En el umbral en el que las ciencias comienzan su desarrollo, materializadas en los saberes matemáticos de Tales o de Pitágoras, y más tarde en la geometría de Euclides, este saber racional nuevo, posible gracias a la existencia de las técnicas que le habían preparado el camino, sirve de modelo a los que, como Platón (que ve perfectamente claro su valor y pone en el friso de su Academia «no entre aquí quien no sepa geometría»), pretenden extender ese nuevo modo de razonar aplicándolo ahora a todo tipo de saber y no sólo a aquéllos que la ciencia había alcanzado a circunscribir (aritmética, geometría, astronomía y armonía para el Platón del Libro VII de La República). El intento por construir ese nuevo modo de pensar (racional y crítico) cristalizará, en el interior de la teoría de las ideas de Platón, en lo que a partir de entonces llamaremos filosofía (filosofía académica). Pero la filosofía, al compartir con la ciencia los rasgos genéricos como conocimientos racionales y críticos, constituye a su vez un nuevo método distinto del de las ciencias. Las estructuras propias de las culturas bárbaras deberán ceder parte de su poder y retroceder al contacto de estos nuevos métodos de conocimiento racional, de modo que las culturas civilizadas navegarán con viento a favor. Pero, ¿se ha acabado la tarea crítica de la filosofía tras ese impulso de génesis que desaloja o resitúa otros saberes? ¿Qué más hubo de seguir triturando la filosofía?

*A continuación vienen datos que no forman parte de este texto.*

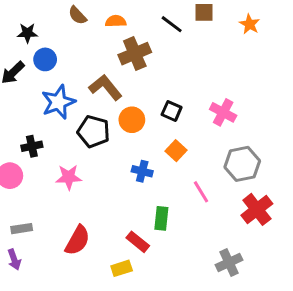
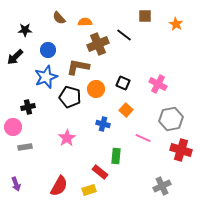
black line: (172, 24) -> (124, 35), moved
blue circle: (45, 59) -> (48, 50), moved
brown L-shape: (105, 87) -> (78, 67), turned -40
pink star: (69, 177) -> (67, 138), moved, turned -30
pink line: (201, 192) -> (143, 138), turned -35
red cross: (257, 209) -> (181, 150), turned -35
gray rectangle: (22, 229) -> (25, 147), moved
red semicircle: (77, 240) -> (59, 186), moved

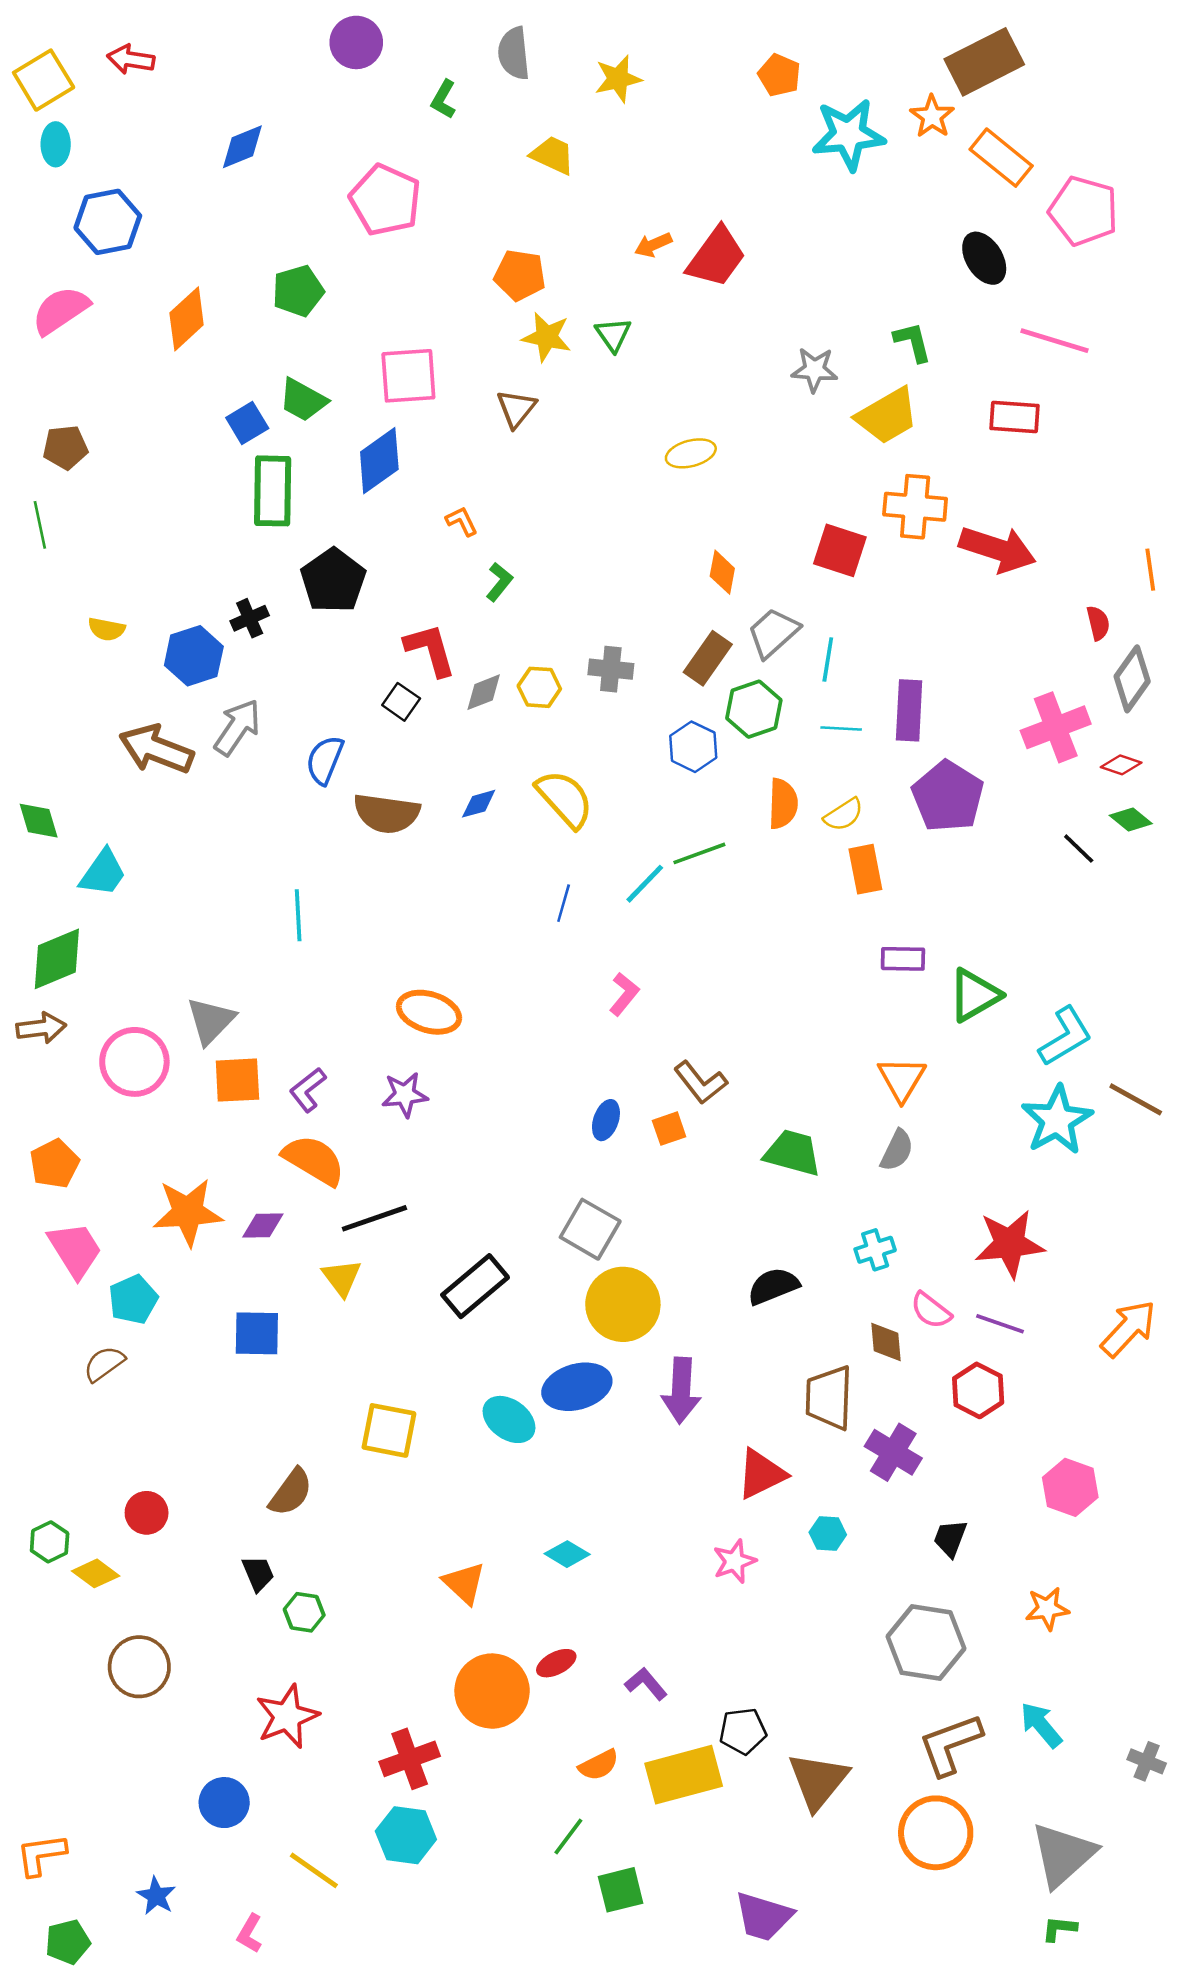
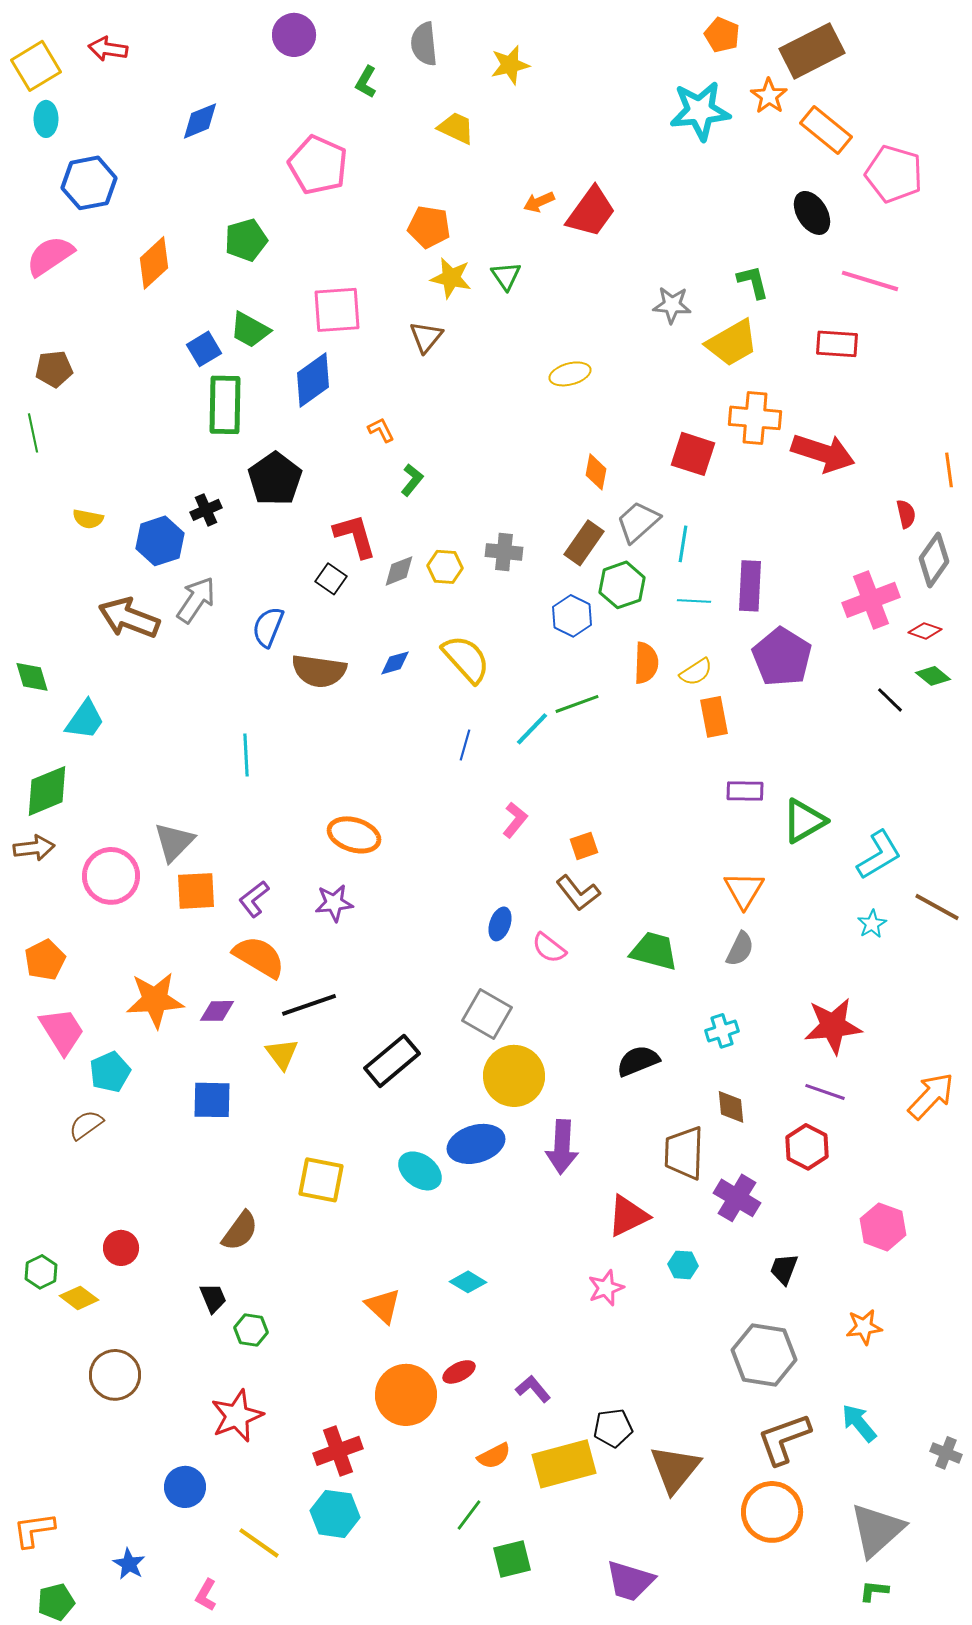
orange pentagon: (779, 75) -> (722, 35), moved
cyan star: (1057, 1120) -> (872, 924), size x0.5
orange square: (669, 1129) -> (584, 846), moved
pink semicircle: (931, 1310) -> (549, 948), moved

Donde el mito, la magia y la religión, procedentes de los tiempos bárbaros (que habían cumplido allí su función), replegaban sus posturas acríticas, la filosofía apuntaba ahora su empresa crítica hacia nuevos irracionalismos; tarea siempre recomenzada porque, donde el mito y la magia empiezan a disolverse, aparecen para llenar su lugar las ideologías, las pseudofilosofías y mágicas pseudociencias, y allí donde la religión se mezcla con los saberes crítico-racionales brota la teología.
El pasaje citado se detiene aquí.